Majority of issues can be resolved with the right design, architecture and provider but the key to a DaaS offering is how the provider will manage expectation with the customers and how/if they conduct an assessment prior to advising and migrating to ensure that the customer is suitable to be migrated onto a cloud platform. To me by conducting a Cloud Readiness Assessment, this would allow an advisor or provider to assess the business and its capabilities with the current available cloud offerings on the market.
Whilst VDI has been a success in terms of adoption and growth with a total market forecast of $6B (£3.6B) over the next 3 years, I believe that most organisations will take the blue pill at this moment in time and stay doing what they know best, which is on premise solutions that they can have complete control over, allowing them to be agile from a functionality point of view.

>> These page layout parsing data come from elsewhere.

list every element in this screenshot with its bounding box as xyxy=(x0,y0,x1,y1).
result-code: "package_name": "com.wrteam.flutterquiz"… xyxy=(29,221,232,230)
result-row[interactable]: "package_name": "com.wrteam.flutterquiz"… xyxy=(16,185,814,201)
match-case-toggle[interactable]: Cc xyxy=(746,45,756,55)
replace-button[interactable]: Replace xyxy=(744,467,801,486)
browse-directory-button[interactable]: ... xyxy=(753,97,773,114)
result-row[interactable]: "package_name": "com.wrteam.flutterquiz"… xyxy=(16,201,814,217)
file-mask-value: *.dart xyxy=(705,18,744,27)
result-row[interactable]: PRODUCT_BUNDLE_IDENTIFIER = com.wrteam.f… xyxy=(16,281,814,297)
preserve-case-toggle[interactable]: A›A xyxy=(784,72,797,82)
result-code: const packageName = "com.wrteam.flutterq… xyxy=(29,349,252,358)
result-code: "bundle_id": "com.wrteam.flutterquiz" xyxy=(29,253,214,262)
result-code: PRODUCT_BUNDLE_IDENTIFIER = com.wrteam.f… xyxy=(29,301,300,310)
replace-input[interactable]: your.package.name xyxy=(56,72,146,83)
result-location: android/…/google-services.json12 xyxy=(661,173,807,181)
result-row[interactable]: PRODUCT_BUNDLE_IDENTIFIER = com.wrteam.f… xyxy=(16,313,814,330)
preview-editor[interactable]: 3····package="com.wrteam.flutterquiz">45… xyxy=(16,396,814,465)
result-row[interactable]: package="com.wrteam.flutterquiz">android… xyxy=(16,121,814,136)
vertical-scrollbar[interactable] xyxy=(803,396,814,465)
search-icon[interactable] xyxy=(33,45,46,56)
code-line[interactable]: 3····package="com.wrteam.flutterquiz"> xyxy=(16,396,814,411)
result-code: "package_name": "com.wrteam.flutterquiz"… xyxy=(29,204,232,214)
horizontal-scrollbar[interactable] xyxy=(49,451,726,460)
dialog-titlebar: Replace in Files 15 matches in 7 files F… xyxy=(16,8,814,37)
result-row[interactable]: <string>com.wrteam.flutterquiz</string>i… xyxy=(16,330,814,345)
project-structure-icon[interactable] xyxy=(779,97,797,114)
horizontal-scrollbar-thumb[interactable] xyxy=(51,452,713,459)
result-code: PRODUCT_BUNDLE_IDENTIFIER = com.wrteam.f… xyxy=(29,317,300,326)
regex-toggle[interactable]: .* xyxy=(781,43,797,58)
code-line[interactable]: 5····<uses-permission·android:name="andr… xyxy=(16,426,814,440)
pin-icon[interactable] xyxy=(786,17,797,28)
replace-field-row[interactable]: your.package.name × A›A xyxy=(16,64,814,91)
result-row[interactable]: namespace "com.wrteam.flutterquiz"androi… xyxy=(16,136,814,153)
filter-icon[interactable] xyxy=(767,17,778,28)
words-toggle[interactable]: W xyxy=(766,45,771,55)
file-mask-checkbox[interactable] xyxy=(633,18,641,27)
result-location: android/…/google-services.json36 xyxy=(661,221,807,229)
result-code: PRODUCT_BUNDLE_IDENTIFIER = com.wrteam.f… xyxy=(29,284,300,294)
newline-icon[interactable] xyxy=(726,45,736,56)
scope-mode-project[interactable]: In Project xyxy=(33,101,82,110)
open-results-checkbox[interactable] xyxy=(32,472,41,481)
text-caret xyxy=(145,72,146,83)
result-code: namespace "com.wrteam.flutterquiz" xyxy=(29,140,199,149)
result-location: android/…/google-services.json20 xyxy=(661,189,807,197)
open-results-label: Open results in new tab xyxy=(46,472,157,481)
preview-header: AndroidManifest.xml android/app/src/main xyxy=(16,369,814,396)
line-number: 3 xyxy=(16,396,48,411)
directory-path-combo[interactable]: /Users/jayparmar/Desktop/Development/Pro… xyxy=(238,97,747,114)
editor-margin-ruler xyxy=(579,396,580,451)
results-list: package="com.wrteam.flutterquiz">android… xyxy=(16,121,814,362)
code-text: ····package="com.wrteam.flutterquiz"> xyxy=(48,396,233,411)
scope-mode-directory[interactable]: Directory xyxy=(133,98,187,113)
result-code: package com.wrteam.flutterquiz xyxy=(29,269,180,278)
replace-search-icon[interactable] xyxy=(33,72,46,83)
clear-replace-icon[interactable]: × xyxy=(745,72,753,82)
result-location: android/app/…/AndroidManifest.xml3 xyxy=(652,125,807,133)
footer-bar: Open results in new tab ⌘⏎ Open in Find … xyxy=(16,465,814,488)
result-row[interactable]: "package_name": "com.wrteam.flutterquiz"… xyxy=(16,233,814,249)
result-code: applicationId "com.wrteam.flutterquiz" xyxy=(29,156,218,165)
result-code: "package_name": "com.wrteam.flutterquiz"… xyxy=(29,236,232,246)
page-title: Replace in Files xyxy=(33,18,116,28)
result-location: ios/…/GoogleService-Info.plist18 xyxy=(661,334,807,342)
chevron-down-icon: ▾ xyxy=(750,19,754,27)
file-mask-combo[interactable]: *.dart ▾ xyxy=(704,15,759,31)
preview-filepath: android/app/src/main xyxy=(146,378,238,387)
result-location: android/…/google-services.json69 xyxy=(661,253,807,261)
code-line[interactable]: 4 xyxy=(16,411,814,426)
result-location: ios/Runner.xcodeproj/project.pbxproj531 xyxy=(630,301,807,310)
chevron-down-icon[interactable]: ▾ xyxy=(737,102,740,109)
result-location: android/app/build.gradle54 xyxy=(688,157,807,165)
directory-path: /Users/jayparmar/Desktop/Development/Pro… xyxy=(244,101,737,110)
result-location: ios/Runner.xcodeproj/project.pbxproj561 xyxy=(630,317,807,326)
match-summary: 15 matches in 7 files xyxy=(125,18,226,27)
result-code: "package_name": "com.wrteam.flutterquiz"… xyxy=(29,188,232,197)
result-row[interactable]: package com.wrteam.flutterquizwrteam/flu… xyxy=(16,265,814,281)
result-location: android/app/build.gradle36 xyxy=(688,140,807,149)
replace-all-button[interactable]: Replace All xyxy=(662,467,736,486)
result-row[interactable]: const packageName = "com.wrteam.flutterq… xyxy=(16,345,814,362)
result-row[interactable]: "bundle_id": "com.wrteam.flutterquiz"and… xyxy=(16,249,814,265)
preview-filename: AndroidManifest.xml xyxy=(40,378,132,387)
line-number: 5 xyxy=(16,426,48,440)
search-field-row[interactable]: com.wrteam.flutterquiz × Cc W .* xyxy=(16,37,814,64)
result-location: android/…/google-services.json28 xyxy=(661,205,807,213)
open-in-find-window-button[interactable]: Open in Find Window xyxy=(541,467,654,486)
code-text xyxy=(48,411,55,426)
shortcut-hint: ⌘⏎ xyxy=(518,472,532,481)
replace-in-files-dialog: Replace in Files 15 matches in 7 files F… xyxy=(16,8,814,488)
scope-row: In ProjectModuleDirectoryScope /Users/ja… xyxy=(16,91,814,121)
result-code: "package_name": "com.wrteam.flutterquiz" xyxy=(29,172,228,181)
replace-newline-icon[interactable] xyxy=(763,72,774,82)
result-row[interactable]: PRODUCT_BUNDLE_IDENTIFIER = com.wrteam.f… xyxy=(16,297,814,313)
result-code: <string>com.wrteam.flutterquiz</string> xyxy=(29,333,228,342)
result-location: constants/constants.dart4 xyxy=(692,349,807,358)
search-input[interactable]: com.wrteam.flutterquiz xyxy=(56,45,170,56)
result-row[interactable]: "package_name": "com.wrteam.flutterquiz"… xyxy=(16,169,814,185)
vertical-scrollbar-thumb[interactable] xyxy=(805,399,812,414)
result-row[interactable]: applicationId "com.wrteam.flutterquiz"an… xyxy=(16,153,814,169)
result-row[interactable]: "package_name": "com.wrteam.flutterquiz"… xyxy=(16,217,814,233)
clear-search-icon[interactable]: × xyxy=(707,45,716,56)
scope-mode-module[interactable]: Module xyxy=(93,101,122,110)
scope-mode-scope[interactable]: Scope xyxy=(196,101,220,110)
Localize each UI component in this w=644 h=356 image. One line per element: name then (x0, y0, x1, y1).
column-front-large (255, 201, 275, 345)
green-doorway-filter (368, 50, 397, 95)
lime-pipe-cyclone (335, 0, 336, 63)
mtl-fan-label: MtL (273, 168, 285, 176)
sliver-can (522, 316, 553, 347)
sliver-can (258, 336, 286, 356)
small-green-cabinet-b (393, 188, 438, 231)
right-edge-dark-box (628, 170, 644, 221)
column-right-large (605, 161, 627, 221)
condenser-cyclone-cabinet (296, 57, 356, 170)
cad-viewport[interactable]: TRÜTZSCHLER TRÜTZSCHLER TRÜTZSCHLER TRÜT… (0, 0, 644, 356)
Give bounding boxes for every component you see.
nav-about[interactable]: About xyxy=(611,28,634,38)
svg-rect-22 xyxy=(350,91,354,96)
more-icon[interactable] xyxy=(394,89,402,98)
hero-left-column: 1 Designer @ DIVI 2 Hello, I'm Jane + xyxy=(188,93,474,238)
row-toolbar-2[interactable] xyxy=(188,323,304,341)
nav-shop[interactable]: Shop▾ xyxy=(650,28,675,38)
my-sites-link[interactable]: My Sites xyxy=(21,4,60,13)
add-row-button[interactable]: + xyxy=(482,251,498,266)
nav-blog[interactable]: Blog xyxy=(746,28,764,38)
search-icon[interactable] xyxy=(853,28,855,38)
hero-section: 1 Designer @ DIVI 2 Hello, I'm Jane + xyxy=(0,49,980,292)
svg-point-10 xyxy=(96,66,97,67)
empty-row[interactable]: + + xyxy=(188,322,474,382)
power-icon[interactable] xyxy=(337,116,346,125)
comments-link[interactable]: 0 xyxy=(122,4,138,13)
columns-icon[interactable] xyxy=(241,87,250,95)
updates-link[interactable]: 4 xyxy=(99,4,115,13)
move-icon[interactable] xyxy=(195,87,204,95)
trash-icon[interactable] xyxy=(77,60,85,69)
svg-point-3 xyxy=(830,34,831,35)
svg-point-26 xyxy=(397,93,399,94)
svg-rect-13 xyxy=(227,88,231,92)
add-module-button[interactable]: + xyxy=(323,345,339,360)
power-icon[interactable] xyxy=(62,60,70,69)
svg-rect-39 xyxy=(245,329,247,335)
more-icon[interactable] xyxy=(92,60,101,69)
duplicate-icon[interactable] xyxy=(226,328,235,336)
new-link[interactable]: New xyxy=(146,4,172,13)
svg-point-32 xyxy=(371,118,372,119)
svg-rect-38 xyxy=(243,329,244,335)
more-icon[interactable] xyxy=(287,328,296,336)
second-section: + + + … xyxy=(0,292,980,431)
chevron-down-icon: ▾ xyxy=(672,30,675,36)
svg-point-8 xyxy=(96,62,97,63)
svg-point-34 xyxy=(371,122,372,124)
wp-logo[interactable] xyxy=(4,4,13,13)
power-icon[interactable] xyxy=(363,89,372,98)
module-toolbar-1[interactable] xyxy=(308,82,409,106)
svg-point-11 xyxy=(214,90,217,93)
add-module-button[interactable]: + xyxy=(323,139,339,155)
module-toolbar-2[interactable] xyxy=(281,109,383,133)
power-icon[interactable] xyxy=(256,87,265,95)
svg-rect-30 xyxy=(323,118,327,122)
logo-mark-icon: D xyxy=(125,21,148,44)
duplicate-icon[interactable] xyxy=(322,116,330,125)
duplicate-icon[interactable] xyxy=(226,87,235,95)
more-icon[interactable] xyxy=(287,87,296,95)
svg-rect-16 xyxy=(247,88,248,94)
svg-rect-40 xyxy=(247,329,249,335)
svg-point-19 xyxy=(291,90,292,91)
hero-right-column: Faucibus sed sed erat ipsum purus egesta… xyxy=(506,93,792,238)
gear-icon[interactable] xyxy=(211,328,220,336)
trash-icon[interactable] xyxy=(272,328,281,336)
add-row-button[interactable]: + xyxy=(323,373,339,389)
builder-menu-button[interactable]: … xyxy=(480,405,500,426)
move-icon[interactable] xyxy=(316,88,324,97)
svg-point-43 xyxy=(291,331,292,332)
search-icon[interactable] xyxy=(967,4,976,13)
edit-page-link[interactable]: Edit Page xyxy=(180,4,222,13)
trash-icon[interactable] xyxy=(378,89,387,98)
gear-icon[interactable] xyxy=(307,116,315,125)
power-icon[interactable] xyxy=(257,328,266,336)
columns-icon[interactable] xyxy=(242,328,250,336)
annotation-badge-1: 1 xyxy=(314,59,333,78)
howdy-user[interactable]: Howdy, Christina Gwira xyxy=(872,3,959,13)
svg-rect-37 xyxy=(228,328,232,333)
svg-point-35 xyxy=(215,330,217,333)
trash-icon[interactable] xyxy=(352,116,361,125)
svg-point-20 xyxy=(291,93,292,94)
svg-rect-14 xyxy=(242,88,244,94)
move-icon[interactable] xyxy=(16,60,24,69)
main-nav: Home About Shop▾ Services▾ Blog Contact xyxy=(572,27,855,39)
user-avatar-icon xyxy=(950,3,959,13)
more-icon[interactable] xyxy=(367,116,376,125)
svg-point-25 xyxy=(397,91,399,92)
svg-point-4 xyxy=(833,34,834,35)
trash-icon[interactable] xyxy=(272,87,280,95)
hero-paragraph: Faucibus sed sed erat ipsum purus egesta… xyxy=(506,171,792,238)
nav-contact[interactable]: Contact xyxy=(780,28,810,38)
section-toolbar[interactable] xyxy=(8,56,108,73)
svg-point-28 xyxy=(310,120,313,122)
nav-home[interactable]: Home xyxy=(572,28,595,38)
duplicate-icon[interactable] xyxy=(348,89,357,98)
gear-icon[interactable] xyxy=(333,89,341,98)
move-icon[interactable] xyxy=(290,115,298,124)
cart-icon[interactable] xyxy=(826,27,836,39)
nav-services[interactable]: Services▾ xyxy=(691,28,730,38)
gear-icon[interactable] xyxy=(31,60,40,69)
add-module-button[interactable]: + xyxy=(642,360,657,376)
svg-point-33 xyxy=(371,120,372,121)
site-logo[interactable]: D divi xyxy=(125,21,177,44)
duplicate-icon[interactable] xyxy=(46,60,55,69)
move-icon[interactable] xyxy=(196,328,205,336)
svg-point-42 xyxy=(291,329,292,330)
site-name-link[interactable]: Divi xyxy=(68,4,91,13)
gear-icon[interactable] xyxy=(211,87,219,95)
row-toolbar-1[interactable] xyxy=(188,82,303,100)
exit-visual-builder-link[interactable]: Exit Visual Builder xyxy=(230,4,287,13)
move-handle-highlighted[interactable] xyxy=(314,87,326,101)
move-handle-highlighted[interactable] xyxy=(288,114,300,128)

DaaS for me will not take over the market as a standard delivery mechanism for desktops and user workspace at this moment in time due to constraints where their data, applications and connectivity may be limited by security compliances, speed of connectivity (even though this is getting much better), manageability, application and data being located in a separate location to the DaaS environment. The reality is that while VDI is complex to implement from an infrastructure perspective, DaaS is just as complex to design/implement from an applications and usability standpoint; and the reasons are simple to understand (some mentioned above).
For a true end user acceptable DaaS offering, organisations need to assess the bandwidth requirements between their Data Centres and the DaaS environment or look into moving more of their applications and data into the cloud within the same data centre, utilising an IaaS offering.
BUT… How about Hybrid DaaS? Take both pills and see the benefits of both?
Thank you for reading the ramblings of a madman, feel free to comment for a discussion on this topic.